Researchers have estimated the impacts of setting different floor prices for a given “unit” or “standard drink” of alcohol on different types of drinkers both in European jurisdictions (Purshouse, Meier, Brennan, Taylor, & Rafia, 2010) and Canadian provinces (Hill-McManus et al., 2012). These studies estimate minimal impacts on moderate drinkers, but reductions in consumption, alcohol related deaths, crimes and hospital admissions for those drinking above low-risk drinking guidelines.
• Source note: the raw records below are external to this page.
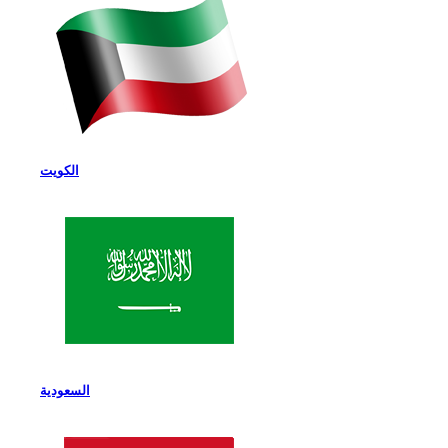
الكويت
السعودية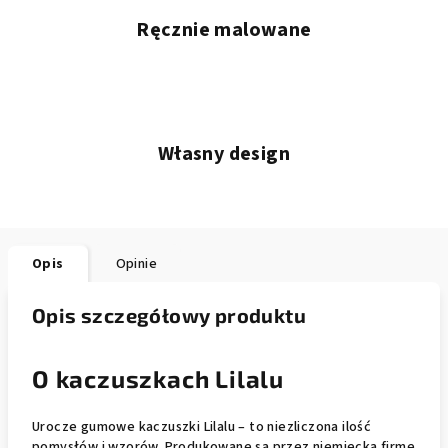
Ręcznie malowane
Własny design
Opis
Opinie
Opis szczegółowy produktu
O kaczuszkach Lilalu
Urocze gumowe kaczuszki Lilalu – to niezliczona ilość
pomysłów i wzorów. Produkowane są przez niemiecką firmę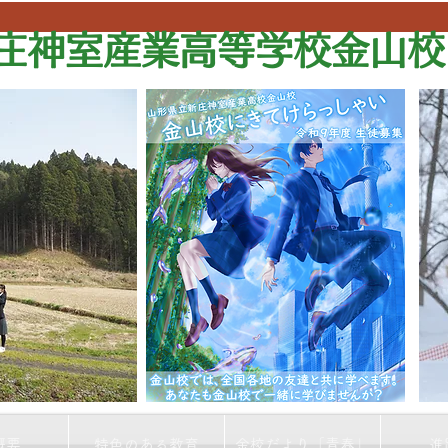
庄神室産業高等学校金山校
概要
特色のある教育
金校だより「青春」
進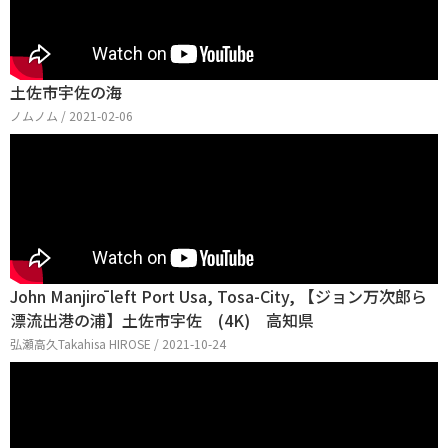
土佐市宇佐の海
ノムノム / 2021-02-06
John Manjirō left Port Usa, Tosa-City, 【ジョン万次郎ら
漂流出港の浦】土佐市宇佐 (4K) 高知県
弘瀬高久Takahisa HIROSE / 2021-10-24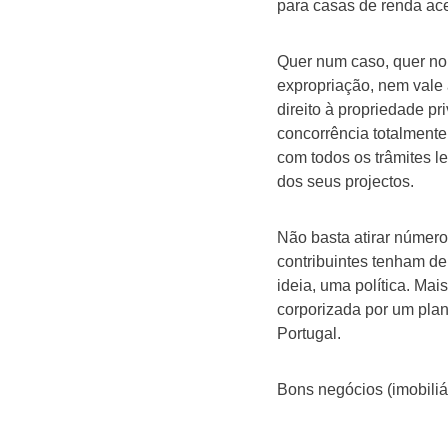
para casas de renda ace
Quer num caso, quer no
expropriação, nem vale 
direito à propriedade p
concorrência totalment
com todos os trâmites 
dos seus projectos.
Não basta atirar númer
contribuintes tenham de 
ideia, uma política. Ma
corporizada por um pla
Portugal.
Bons negócios (imobiliár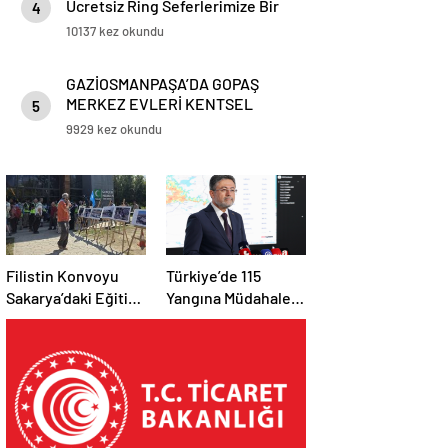
Ücretsiz Ring Seferlerimize Bir
4
Yenisi Daha Eklendi
10137 kez okundu
GAZİOSMANPAŞA’DA GOPAŞ
MERKEZ EVLERİ KENTSEL
5
DÖNÜŞÜM PROJESİ’NDE KURA
9929 kez okundu
HEYECANI
Filistin Konvoyu
Türkiye’de 115
Sakarya’daki Eğitim
Yangına Müdahale
Kampını
Edildi: 110’u Kontrol
Tamamladı: Ankara
Altına Alındı
Etabı Başlıyor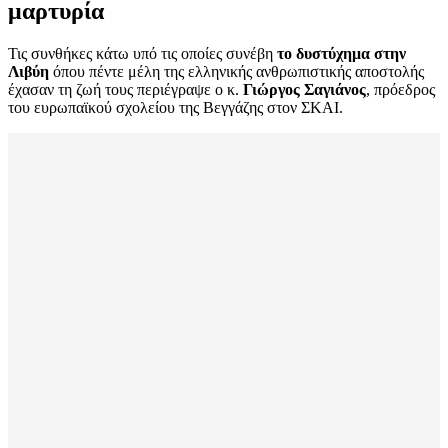
μαρτυρία
Τις συνθήκες κάτω υπό τις οποίες συνέβη
το δυστύχημα στην
Λιβύη
όπου πέντε μέλη της ελληνικής ανθρωπιστικής αποστολής
έχασαν τη ζωή τους περιέγραψε ο κ.
Γιώργος Σαγιάνος
, πρόεδρος
του ευρωπαϊκού σχολείου της Βεγγάζης στον ΣΚΑΙ.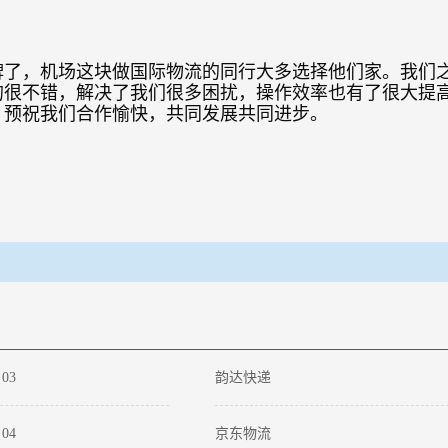
牌了，机场这块做国际物流的同行大多选择他们家。我们
的很不错，解决了我们很多困扰，操作效率也有了很大提
，预祝我们合作愉快，共同发展共同进步。
03
韵达快递
04
京东物流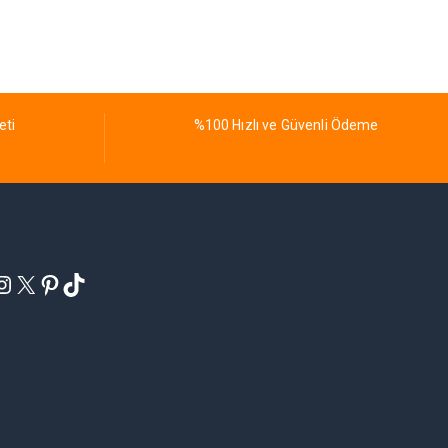
eti
%100 Hızlı ve Güvenli Ödeme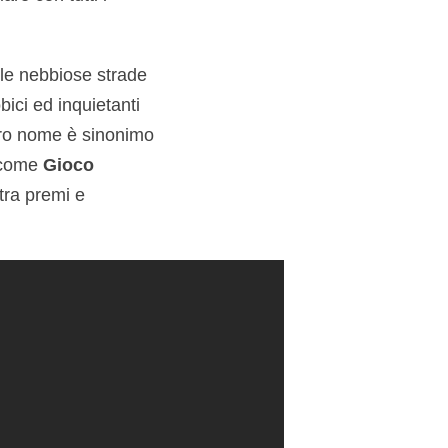
 le nebbiose strade
bici ed inquietanti
 loro nome è sinonimo
o come
Gioco
tra premi e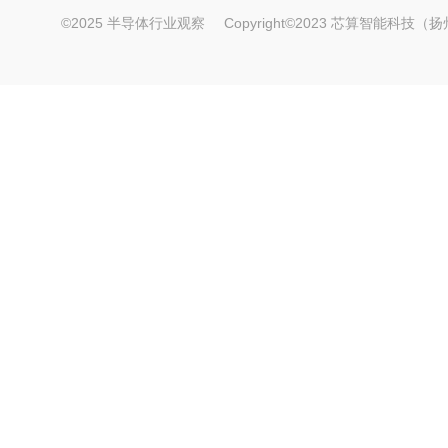
©2025 半导体行业观察
Copyright©2023 芯算智能科技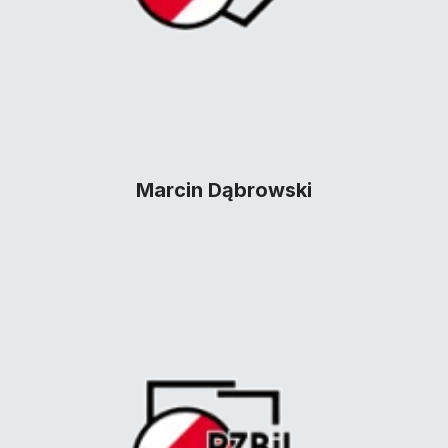
Marcin Dąbrowski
Recent Canadian research found evidence of an inverse relationship between alcohol-related deaths and hospital admissions, on the one hand, and changes in SRP rates on the other. For example, in British Columbia it was estimated that increases in the average SRP for alcohol were associated with reductions in alcohol-related hospital admissions (Stockwell et al., 2013). Other research has shown that frequent heavy drinkers are more likely to drink the cheapest alcohol (Kerr & Greenfield, 2007) and, further, the consumption of cheap alcohol is more responsive to price increases than is consumption of expensive alcohol products (Gruenewald, Ponicki, Holder, & Romelsjo , 2006).
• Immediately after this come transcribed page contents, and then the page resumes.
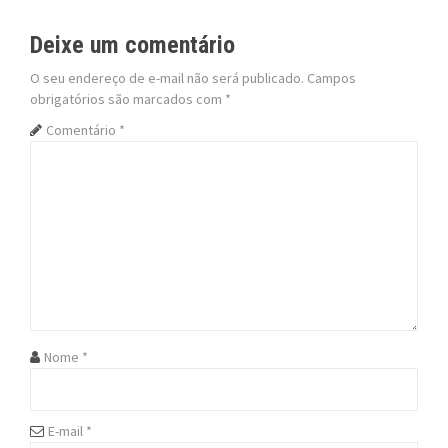
t
Deixe um comentário
n
O seu endereço de e-mail não será publicado.
Campos
a
obrigatórios são marcados com
*
v
Comentário
*
i
g
a
t
i
o
Nome
*
n
E-mail
*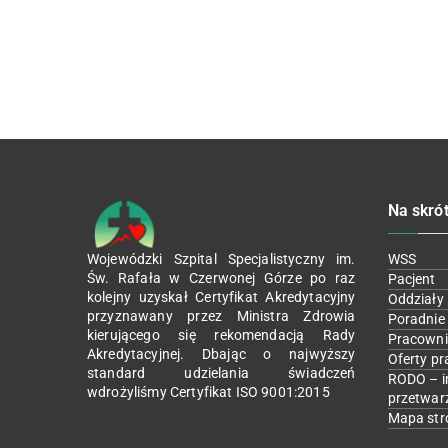
Na skró
Wojewódzki Szpital Specjalistyczny im.
WSS
Św. Rafała w Czerwonej Górze po raz
Pacjent
kolejny uzyskał Certyfikat Akredytacyjny
Oddziały
przyznawany przez Ministra Zdrowia
Poradnie
kierującego się rekomendacją Rady
Pracowni
Akredytacyjnej. Dbając o najwyższy
Oferty pr
standard udzielania świadczeń
RODO – i
wdrożyliśmy Certyfikat ISO 9001:2015
przetwar
Mapa str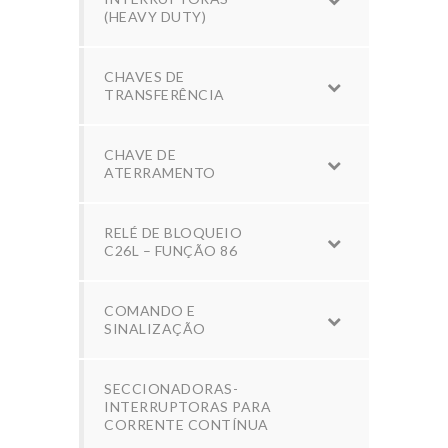
(HEAVY DUTY)
CHAVES DE
TRANSFERÊNCIA
CHAVE DE
ATERRAMENTO
RELÉ DE BLOQUEIO
C26L – FUNÇÃO 86
COMANDO E
SINALIZAÇÃO
SECCIONADORAS-
INTERRUPTORAS PARA
CORRENTE CONTÍNUA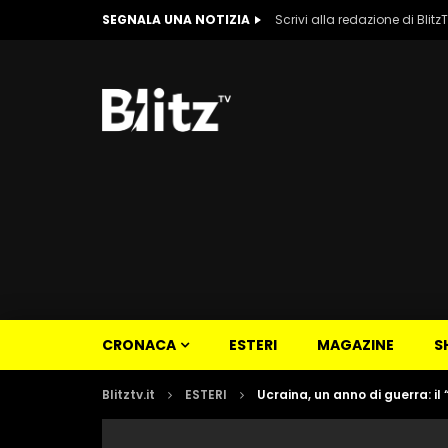
SEGNALA UNA NOTIZIA
Scrivi alla redazione di Blitz
CRONACA
ESTERI
MAGAZINE
S
Blitztv.it
ESTERI
Ucraina, un anno di guerra: il 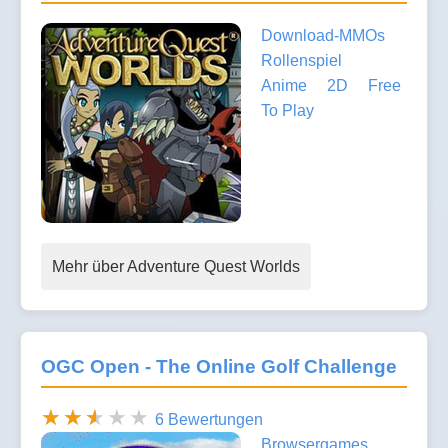
Download-MMOs
Rollenspiel
Anime
2D
Free
To Play
Mehr über Adventure Quest Worlds
OGC Open - The Online Golf Challenge
6 Bewertungen
Browsergames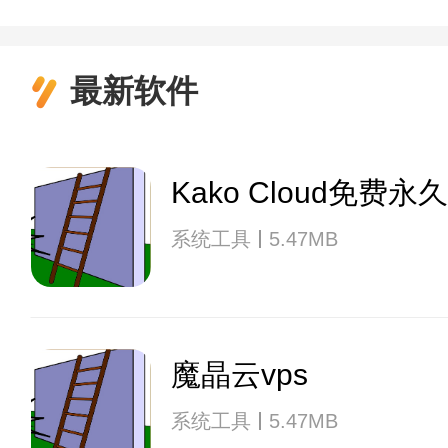
最新软件
Kako Cloud免费永
系统工具
5.47MB
魔晶云vps
系统工具
5.47MB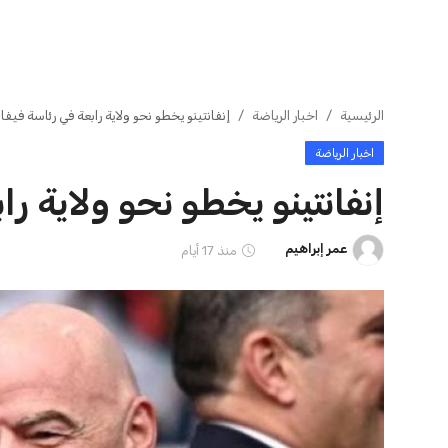
ايوا مصر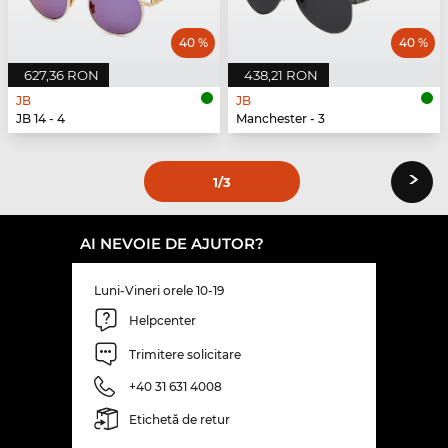
40 %
40 %
627,36 RON
438,21 RON
JB
JB
JB 14 - 4
Manchester - 3
›
1
/3
AI NEVOIE DE AJUTOR?
Luni-Vineri orele 10-19
Helpcenter
Trimitere solicitare
+40 31 631 4008
Etichetă de retur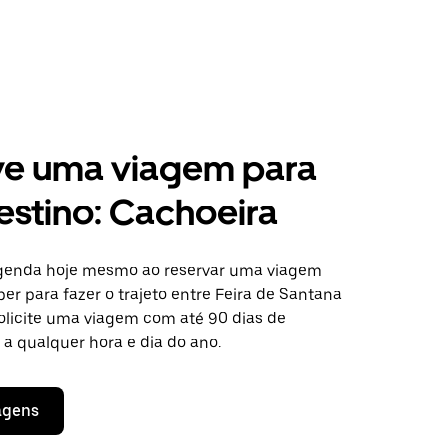
ve uma viagem para
estino: Cachoeira
agenda hoje mesmo ao reservar uma viagem
er para fazer o trajeto entre Feira de Santana
Solicite uma viagem com até 90 dias de
a qualquer hora e dia do ano.
agens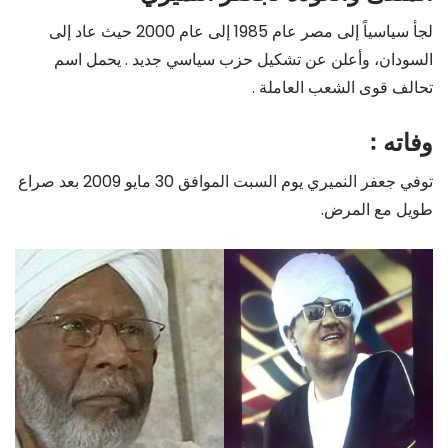
لجأ سياسياً إلى مصر عام 1985 إلى عام 2000 حيث عاد إلى
السودان، وأعلن عن تشكيل حزب سياسي جديد . يحمل اسم
تحالف قوى الشعب العاملة .
وفاته :
توفي جعفر النميري يوم السبت الموافق 30 مايو 2009 بعد صراع
طويل مع المرض.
While the evidence has grown that the use of SRPs can be a well-targeted strategy for reducing alcohol-related harm, it has also been highlighted that practice in setting SRPs varies substantially from province to province (Thomas, 2012). Giesbrecht et al. (2013) highlighted the following best and promising practices in some provinces:
1. Indexation of SRPs to the cost of living (e.g. Quebec and Ontario);
2. Application of higher prices for higher strength varieties within beverage types in Saskatchewan (e.g., 8.5%+ strength beers have higher SRPs than 5% beers);
3. Higher overall SRPs in some Atlantic provinces, such as Nova Scotia and Newfoundland, when calculated per Canadian standard drink (i.e., 13.45 g ethanol or the amount in a 12 ounce 5% beer, 5 ounce 12% wine or 1.5 ounce 40% spirit-based drink), mostly in the range of $1.50 to $1.75.
More recently, further examples of good practice have emerged. Manitoba announced the introduction of a sliding scale for beer SRPs according to exact alcohol content, starting June 2, 2014 (Lambert, 2014). New Brunswick and Manitoba imposed stricter conditions on SRPs by disallowing heavy discounts on product lines that were not selling well. However, many provinces do not regularly update SRPs with inflation, and many allow loopholes that permit the sale of alcohol below SRPs.
Local economic and cultural factors will incline Canadian provinces and territories to develop their own unique alcohol pricing strategies. Variation in the rates of provincial liquor sales taxes is a particularly important factor determining final retail prices over and above SRP rates. Giesbrecht et al. (2013) noted considerable potential for strengthened public health policy in this area by applying existing best practices in Canada across all jurisdictions. In this document we offer guiding principles rather than exact prescriptions.